DATA PROVIDED =>
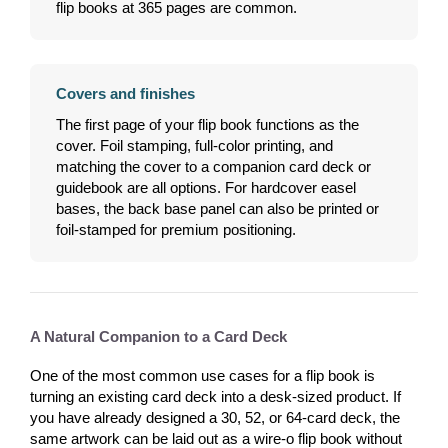
flip books at 365 pages are common.
Covers and finishes
The first page of your flip book functions as the
cover. Foil stamping, full-color printing, and
matching the cover to a companion card deck or
guidebook are all options. For hardcover easel
bases, the back base panel can also be printed or
foil-stamped for premium positioning.
A Natural Companion to a Card Deck
One of the most common use cases for a flip book is
turning an existing card deck into a desk-sized product. If
you have already designed a 30, 52, or 64-card deck, the
same artwork can be laid out as a wire-o flip book without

GOAL OF THE EXERCISE => The answer should consist only of the lines from the one with "you have already" to the final line of the records above, retyped word for word.

RESPONSE TO THIS TASK =>
you have already designed a 30, 52, or 64-card deck, the
same artwork can be laid out as a wire-o flip book without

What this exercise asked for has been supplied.